| TASK |
After locating the line that contains "Tips Mencari" in the records below, write out exactly that line and each line after it through the one that contains "Làm giàu từ kinh doanh đồ", and nothing else.

| DATA FOR REVIEW |
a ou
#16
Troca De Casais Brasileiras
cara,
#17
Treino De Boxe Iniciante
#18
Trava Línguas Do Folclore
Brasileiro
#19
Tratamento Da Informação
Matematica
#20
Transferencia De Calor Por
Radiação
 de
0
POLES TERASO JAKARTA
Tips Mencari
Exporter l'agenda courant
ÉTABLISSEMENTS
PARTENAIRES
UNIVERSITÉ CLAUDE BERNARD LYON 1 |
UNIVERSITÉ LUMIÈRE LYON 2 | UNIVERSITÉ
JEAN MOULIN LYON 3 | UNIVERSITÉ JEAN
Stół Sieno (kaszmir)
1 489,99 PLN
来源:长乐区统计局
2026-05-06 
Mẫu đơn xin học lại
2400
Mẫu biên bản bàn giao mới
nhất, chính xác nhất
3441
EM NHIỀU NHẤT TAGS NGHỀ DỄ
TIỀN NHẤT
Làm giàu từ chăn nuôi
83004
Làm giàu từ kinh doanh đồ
---
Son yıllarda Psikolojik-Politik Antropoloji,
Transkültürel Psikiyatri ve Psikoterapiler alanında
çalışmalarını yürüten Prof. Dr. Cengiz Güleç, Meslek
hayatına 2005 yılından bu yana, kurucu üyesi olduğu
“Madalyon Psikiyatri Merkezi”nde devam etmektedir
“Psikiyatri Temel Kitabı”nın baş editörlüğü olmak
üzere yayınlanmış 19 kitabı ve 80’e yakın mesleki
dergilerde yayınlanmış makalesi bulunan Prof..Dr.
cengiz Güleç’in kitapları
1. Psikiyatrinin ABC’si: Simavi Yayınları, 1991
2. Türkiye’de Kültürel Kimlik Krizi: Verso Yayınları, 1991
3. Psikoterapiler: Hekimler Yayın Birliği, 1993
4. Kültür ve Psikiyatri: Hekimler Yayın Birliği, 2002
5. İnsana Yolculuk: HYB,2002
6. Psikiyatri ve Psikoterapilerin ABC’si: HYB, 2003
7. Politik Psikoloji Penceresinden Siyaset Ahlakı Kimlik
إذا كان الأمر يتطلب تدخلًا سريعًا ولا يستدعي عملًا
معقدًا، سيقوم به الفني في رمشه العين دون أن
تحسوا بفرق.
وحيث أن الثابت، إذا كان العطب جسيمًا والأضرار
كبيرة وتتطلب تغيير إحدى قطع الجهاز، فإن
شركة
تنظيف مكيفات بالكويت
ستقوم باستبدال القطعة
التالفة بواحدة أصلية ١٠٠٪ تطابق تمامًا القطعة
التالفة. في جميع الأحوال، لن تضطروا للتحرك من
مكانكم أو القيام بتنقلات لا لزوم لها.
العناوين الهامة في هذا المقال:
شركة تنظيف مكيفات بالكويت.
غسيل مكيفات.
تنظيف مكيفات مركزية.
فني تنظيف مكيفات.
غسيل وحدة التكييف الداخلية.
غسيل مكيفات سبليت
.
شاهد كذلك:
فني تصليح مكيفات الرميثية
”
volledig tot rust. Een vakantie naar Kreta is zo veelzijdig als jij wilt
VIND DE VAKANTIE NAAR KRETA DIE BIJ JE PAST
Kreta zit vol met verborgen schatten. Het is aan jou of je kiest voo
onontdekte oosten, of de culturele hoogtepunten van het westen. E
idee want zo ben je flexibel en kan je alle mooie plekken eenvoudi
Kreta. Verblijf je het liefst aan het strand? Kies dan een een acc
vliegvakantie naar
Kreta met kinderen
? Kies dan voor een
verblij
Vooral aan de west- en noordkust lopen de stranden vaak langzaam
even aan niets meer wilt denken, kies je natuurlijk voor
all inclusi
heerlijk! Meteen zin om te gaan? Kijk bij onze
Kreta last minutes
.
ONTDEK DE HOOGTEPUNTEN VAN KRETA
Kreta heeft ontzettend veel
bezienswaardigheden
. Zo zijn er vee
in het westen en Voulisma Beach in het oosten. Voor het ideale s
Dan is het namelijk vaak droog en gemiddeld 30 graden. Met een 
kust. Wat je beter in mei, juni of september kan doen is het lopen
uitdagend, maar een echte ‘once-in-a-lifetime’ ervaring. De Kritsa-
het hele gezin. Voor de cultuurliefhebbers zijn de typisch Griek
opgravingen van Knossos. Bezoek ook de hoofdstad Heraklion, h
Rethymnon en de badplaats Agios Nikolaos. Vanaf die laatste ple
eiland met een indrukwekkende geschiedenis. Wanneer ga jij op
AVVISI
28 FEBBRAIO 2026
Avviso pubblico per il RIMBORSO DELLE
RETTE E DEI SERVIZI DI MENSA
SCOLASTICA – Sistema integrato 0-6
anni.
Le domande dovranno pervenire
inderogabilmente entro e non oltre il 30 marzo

| SOLVED PROBLEM |
Tips Mencari
Exporter l'agenda courant
ÉTABLISSEMENTS
PARTENAIRES
UNIVERSITÉ CLAUDE BERNARD LYON 1 |
UNIVERSITÉ LUMIÈRE LYON 2 | UNIVERSITÉ
JEAN MOULIN LYON 3 | UNIVERSITÉ JEAN
Stół Sieno (kaszmir)
1 489,99 PLN
来源:长乐区统计局
2026-05-06 
Mẫu đơn xin học lại
2400
Mẫu biên bản bàn giao mới
nhất, chính xác nhất
3441
EM NHIỀU NHẤT TAGS NGHỀ DỄ
TIỀN NHẤT
Làm giàu từ chăn nuôi
83004
Làm giàu từ kinh doanh đồ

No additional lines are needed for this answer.